Robust behavior is the most important automated system trait.  A sound design is the best assurance of robust system behavior.  Many times an automated system is rendered unreliable because of poor decisions made well before equipment is purchased.  A careful and detailed project planning process is the defense against this outcome. 

Procedure evaluation and modificaton

Before any system design has been determined, the candidate procedure for automation must be screened for LUO executions that are potentially problematic for automated devices, with the option to:

  • Leave these problem LUO's as manual operations within a largely automated procedure
  • Modify the problem LUO's to eliminate or minimize the potential for errors in the automated systems (lean sigma process optimization approaches can be useful)
  • Determine what error prevention, checking and recovery mechanisms can be built into the system to guard against errors that may be caused by the problem LUO's.

The following is a real-life example of such a process: [1]

  • A proposed automated procedure requires the addition of 1μL of a very hazardous, corrosive and volatile aqueous reagent to 20mL of sample in a tube.  No precision or accuracy specification existed for the 1μL addition.  It had always been done using a hand-held pipette, in a fume hood.  The reagent had alway been prepared from solid just before use in the same fume hood.   The following questions should be evaluated 
    • Is this process important to be included within the fully automated process, or could it be performed manually?
    • What is the stability of the aqueous reagent?  Preparing immediately before use is not convenient for an unattended automated system. 
    • What, in fact, are the precision/accuracy requirements of reagent addition?  Could a higher volume of more dilute reagent be used? 
    • Must this operation be conducted in a fume hood? 
    • Are there any methods for sensing a potential spill of this reagent? 

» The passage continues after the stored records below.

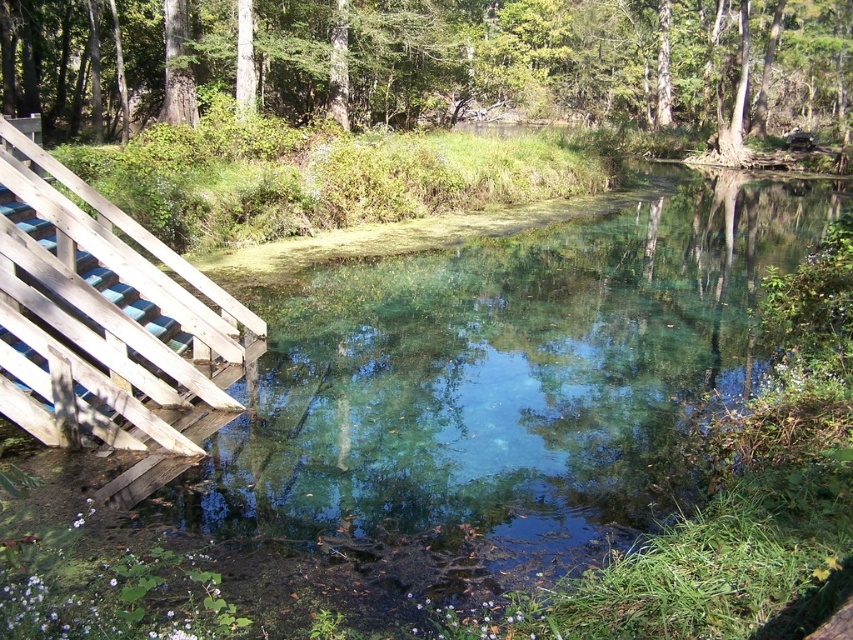 You are standing at the wooden planks at left and want to look towards the green leafy tree at upper center. Which object will appear wider from your perspective?

The green leafy tree at upper center appears wider than the wooden planks at left because its width surpasses the wooden planks at left.

You are standing on the wooden planks at left and want to look at the green leafy tree at upper center. Can you see the entire tree without any obstruction?

The wooden planks at left are behind the green leafy tree at upper center, so you can see the entire tree without obstruction because the tree is in front of the planks.

You are standing on the wooden planks at left and want to look at the green leafy tree at upper center. Which direction should you turn your head to see it?

The green leafy tree at upper center is larger in size compared to the wooden planks at left, so you should turn your head towards the upper center direction to see it.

In this case, the step had to be included in the automated procedure for the project to be viable.  The aqueous reagent was found to be very stable at room temperature for at least 24 hours.  It was determined that a minimum molar amount of this reagent needed to be added to the sample.  Addition of excess reagent was not problematic.  Diluting the reagent was not problematic, as long as the minimum molar amount was added.  Any reagent open to the air had to be contained within a fume hood.  The reagent could be prepared in a fume hood, placed in a capped plastic vessel and transported to another (e.g. automated system) hood.  There were continuous analyzers available from the environmental monitoring industry that could sample ambient air for indications of a reagent spill.  The resulting automated procedure was to prepare a reagent supply once daily, and add to each sample 10μL of dilute (10x) reagent, allowing using simple, reliable liquid dispensing technology.  A custom fume hood was built contain all the apparatus for this portion of the automated procedure.  Hood air flow sensors and the reagent spill sensor were linked to audible alarms, operator pager, dedicated alarm line to building security, and to the automated system input controller to start a programmed system shutdown.

Follow this link for more real-life examples

Design to minimize human error

Any automated system may become unreliable because of human error.  There are numerous design approaches that can minimize the potential for human error. 

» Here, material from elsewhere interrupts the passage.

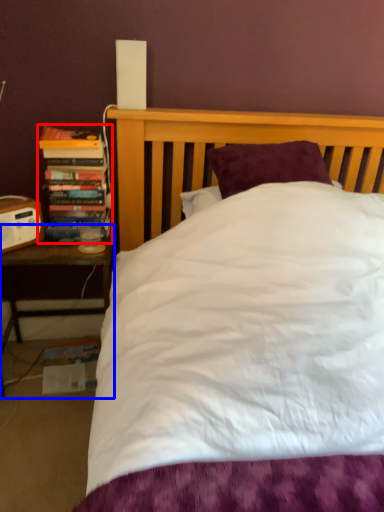 Question: Which point is further to the camera, book (highlighted by a red box) or nightstand (highlighted by a blue box)?

Choices:
 (A) book
 (B) nightstand

Answer: (A)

  • Automated startup status checking:  Create system initilization procedures that automatically survey the system for any setup oversight.  For instance, the system can determine if all reagent containers are correctly supplied via direct gravimetric measurement of the reagent vessel(s).  The presence of labware and consumables may be checked by sensors or by a robotic end effector.
  • System directed operator checklists: Create system-generated startup checklists to prompt system operators to perform key pre-operation maintenance or to observe start-up functionality tests.
  • Automatic Identification: The use of Automatic Identification and Data Capture (AIDC) technology (e.g. barcoding) can minimize errors in data entry, sample placement or tracking.   
  • Determine training needs:  What training may be necessary for system operators?  What is the cost and availability?  Are the current staff the correct staff to undergo this training?  These may not seem like a design issues, but they are.  The eventual system operators should be identified early and training needs assessed.  The cost of training should be built into the project budget.  Some specialized training may require scheduling far in advance.  Training cannot be a last-minute matter.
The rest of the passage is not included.